→ Source data:
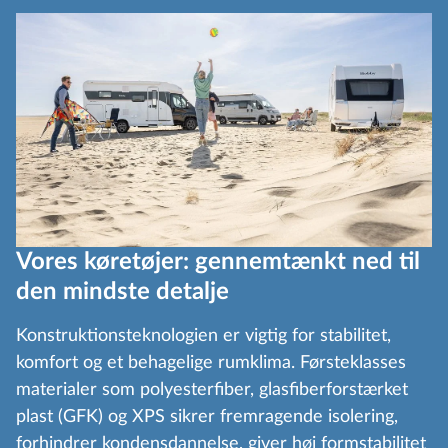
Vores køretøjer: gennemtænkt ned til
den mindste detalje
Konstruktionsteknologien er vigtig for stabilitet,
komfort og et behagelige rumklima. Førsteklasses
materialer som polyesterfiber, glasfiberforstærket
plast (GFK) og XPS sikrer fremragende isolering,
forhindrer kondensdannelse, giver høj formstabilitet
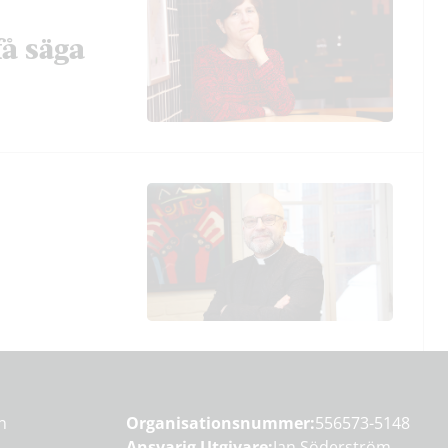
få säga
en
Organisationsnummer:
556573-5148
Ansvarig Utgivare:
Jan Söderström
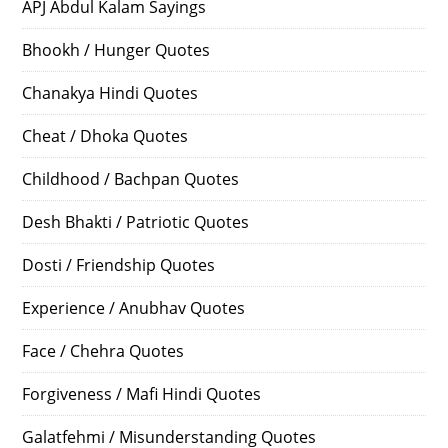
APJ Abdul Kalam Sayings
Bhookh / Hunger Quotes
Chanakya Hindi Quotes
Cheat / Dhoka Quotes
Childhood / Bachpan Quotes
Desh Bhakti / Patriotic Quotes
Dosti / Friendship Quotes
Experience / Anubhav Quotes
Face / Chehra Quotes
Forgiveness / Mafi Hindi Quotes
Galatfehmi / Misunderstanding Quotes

==

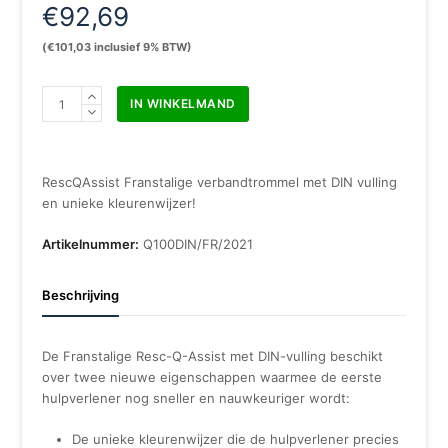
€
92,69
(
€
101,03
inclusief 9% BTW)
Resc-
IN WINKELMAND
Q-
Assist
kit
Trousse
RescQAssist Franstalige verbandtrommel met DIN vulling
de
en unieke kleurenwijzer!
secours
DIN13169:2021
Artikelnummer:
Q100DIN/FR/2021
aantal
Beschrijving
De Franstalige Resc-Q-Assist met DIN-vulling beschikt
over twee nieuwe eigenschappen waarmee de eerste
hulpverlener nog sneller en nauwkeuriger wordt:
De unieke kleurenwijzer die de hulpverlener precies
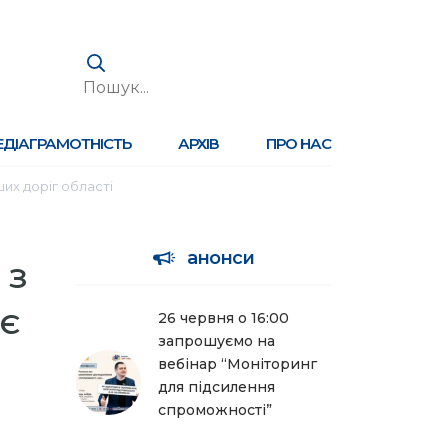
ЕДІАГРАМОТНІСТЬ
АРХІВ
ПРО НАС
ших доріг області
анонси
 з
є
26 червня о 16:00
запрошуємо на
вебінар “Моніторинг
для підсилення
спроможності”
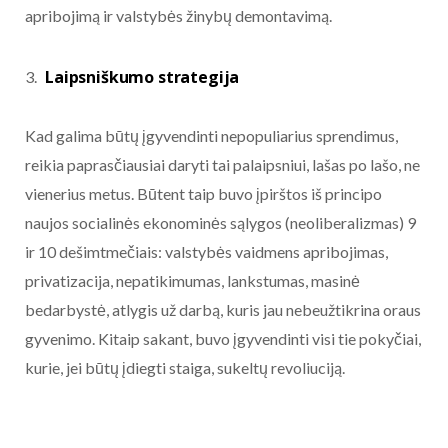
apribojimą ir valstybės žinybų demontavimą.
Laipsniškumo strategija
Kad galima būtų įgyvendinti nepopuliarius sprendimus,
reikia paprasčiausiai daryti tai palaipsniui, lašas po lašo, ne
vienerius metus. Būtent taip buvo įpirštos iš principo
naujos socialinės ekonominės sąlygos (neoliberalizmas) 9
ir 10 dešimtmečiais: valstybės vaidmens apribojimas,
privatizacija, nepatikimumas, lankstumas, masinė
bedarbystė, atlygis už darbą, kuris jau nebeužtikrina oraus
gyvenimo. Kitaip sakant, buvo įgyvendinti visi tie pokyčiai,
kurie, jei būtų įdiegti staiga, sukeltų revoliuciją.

---

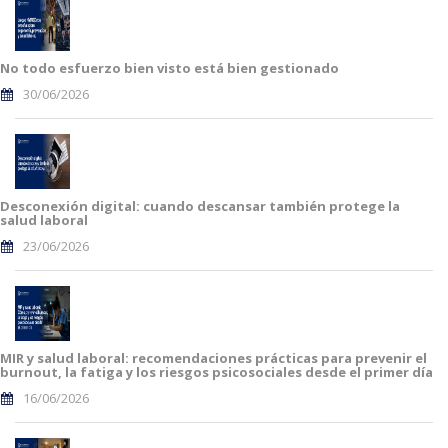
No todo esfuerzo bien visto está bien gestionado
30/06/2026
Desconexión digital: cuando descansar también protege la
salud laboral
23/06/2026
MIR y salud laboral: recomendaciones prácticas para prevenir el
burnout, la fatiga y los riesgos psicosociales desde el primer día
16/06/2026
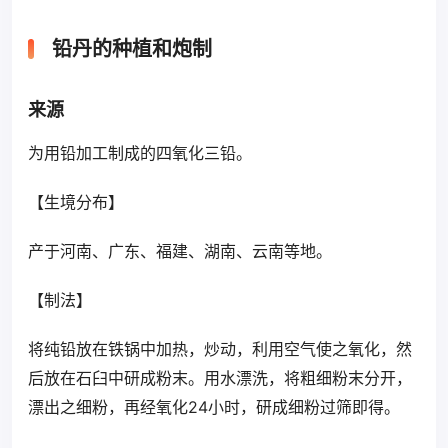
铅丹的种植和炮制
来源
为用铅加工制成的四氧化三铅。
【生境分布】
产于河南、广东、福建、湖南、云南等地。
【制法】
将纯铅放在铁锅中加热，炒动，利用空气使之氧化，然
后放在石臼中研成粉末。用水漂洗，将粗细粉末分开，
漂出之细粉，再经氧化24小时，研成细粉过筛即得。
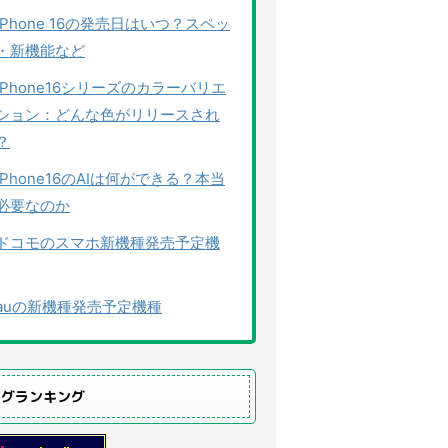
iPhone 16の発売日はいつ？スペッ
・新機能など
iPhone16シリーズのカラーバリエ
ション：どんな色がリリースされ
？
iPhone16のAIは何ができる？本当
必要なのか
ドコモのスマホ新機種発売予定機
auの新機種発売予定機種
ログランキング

→ Prompt: Work out how many lines in the data above contain the word "vulling" and respond with that number only.

→ Response to the exercise: 2